Support for the Seminole War is eroding…
July 1839 CE
Support for the Seminole War is eroding in Washington and around the country.
Florida’s winter season had been quiet.
While incidents and skirmishes continue, there have been no major actions.
Many people are beginning to think that the Seminoles have earned a right to stay in Florida.
The war is far from over and has become very costly.
President Martin Van Buren sends the Commanding General of the Army, Alexander Macomb, to negotiate a new treaty with the Seminoles.
On May 19, 1839, Macomb announced that an agreement had been reached with the Seminoles.

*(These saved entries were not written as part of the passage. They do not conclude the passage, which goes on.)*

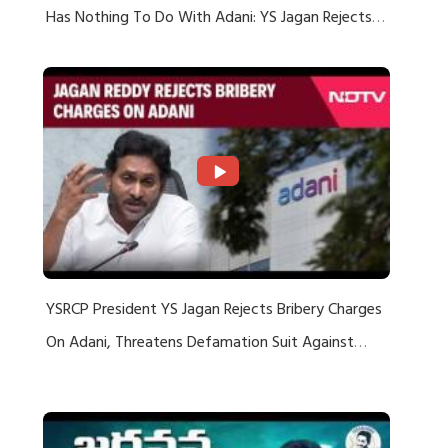
Has Nothing To Do With Adani: YS Jagan Rejects
US Charges
YSRCP President YS Jagan Rejects Bribery Charges
On Adani, Threatens Defamation Suit Against
Media Groups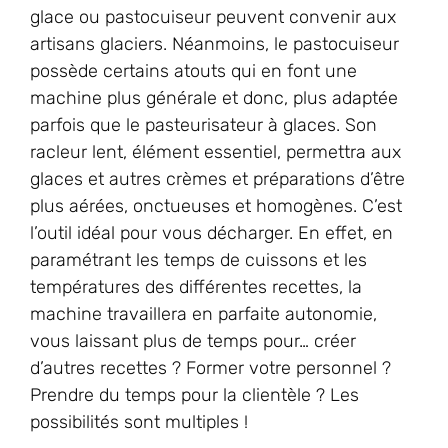
glace ou pastocuiseur peuvent convenir aux
artisans glaciers. Néanmoins, le pastocuiseur
possède certains atouts qui en font une
machine plus générale et donc, plus adaptée
parfois que le pasteurisateur à glaces. Son
racleur lent, élément essentiel, permettra aux
glaces et autres crèmes et préparations d’être
plus aérées, onctueuses et homogènes. C’est
l’outil idéal pour vous décharger. En effet, en
paramétrant les temps de cuissons et les
températures des différentes recettes, la
machine travaillera en parfaite autonomie,
vous laissant plus de temps pour… créer
d’autres recettes ? Former votre personnel ?
Prendre du temps pour la clientèle ? Les
possibilités sont multiples !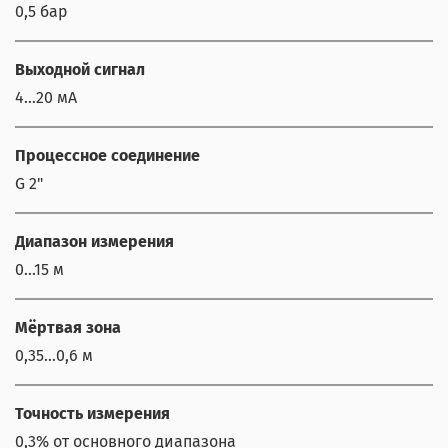
0,5 бар
Выходной сигнал
4…20 мА
Процессное соединение
G 2"
Диапазон измерения
0...15 м
Мёртвая зона
0,35…0,6 м
Точность измерения
0,3% от основного диапазона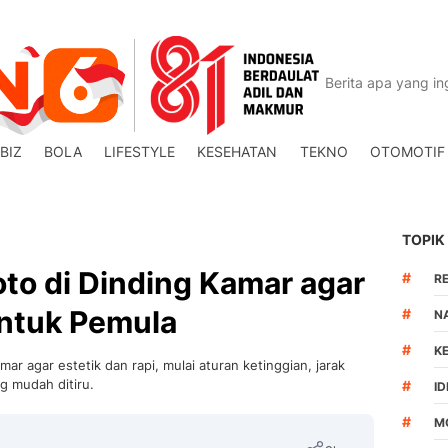
BIZ
BOLA
LIFESTYLE
KESEHATAN
TEKNO
OTOMOTIF
TOPIK
to di Dinding Kamar agar
#
R
untuk Pemula
#
N
#
K
r agar estetik dan rapi, mulai aturan ketinggian, jarak
g mudah ditiru.
#
I
#
M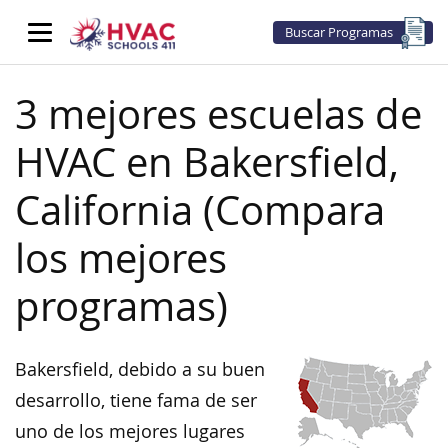
Buscar Programas
3 mejores escuelas de
HVAC en Bakersfield,
California (Compara
los mejores
programas)
Bakersfield, debido a su buen
desarrollo, tiene fama de ser
uno de los mejores lugares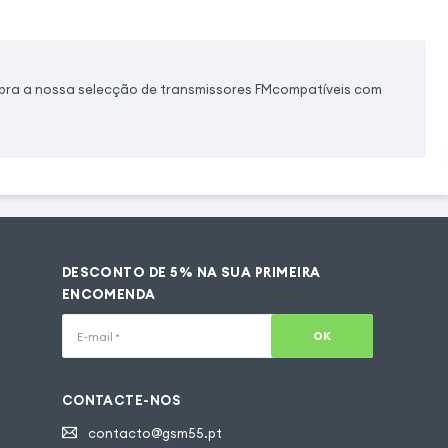
ubra a nossa selecção de transmissores FMcompatíveis com
DESCONTO DE 5% NA SUA PRIMEIRA
ENCOMENDA
OK
E-mail
*
CONTACTE-NOS
contacto@gsm55.pt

The Seminoles are to stop fighting in exchange for a reservation in southern Florida.
As the summer passes, the agreement seems to be holding.

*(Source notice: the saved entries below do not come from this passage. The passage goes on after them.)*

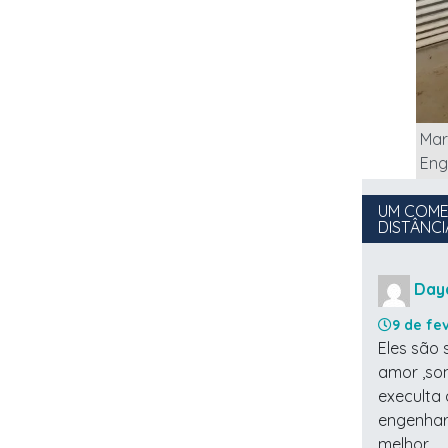
Mar
Eng
UM COME
DISTÂNCI
Day
9 de fe
Eles são
amor ,so
execulta
engenhar
melhor..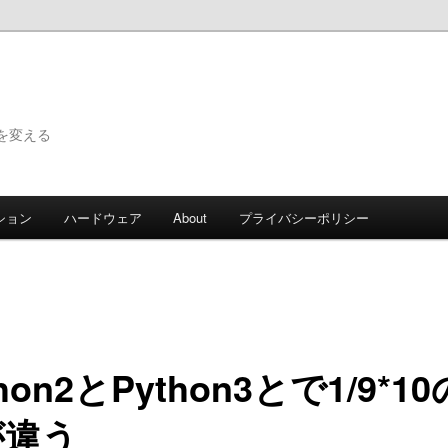
で世界を変える
ション
ハードウェア
About
プライバシーポリシー
thon2とPython3とで1/9*1
が違う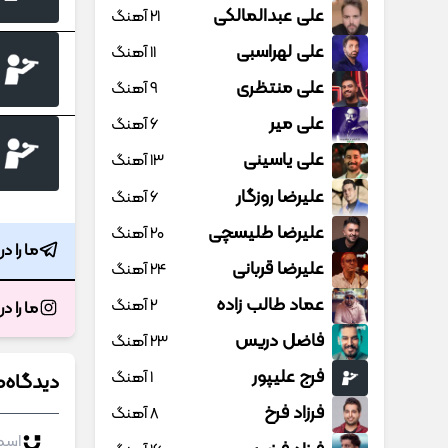
علی عبدالمالکی
21 آهنگ
علی لهراسبی
11 آهنگ
علی منتظری
9 آهنگ
علی میر
6 آهنگ
علی یاسینی
13 آهنگ
علیرضا روزگار
6 آهنگ
علیرضا طلیسچی
20 آهنگ
ما را د
علیرضا قربانی
24 آهنگ
عماد طالب زاده
2 آهنگ
ما را د
فاضل دریس
23 آهنگ
فرج علیپور
1 آهنگ
دیدگاه‌ه
فرزاد فرخ
8 آهنگ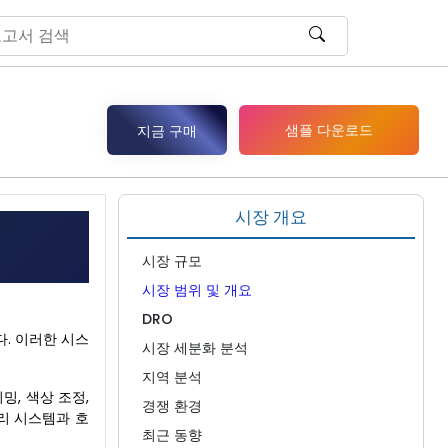
샘플 다운로드
지금 구매
시장 개요
시장 규모
시장 범위 및 개요
DRO
다. 이러한 시스
시장 세분화 분석
지역 분석
밍, 색상 조정,
경쟁 환경
리 시스템과 호
최근 동향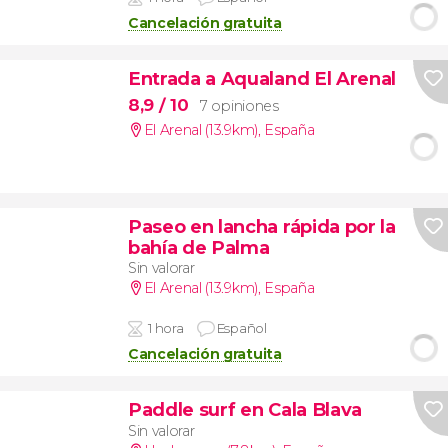
Cancelación gratuita
Entrada a Aqualand El Arenal
8,9
/ 10
7 opiniones
El Arenal (13.9km)
,
España
Paseo en lancha rápida por la
bahía de Palma
Sin valorar
El Arenal (13.9km)
,
España
1 hora
Español
Cancelación gratuita
Paddle surf en Cala Blava
Sin valorar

On July 23, some one hundred and fifty Indians attack a trading post on the Caloosahatchee River that is guarded by a detachment of twenty-three soldiers, under the command of Colonel William S. Harney.
Some of the soldiers, including Colonel Harney, are able to reach the river and find boats to escape in, but most of the soldiers, as well as several civilians in the trading post, are killed.
Many blame the "Spanish" Indians, led by Chakaika, for the attack, but others suspect Sam Jones, whose band of Mikasukis had been the ones to actually reach agreement with Macomb.
Sam Jones promises to turn the men responsible for the attack over to Harney in thirty-three days.
Before that time is up, two soldiers visiting Sam Jones' camp are killed.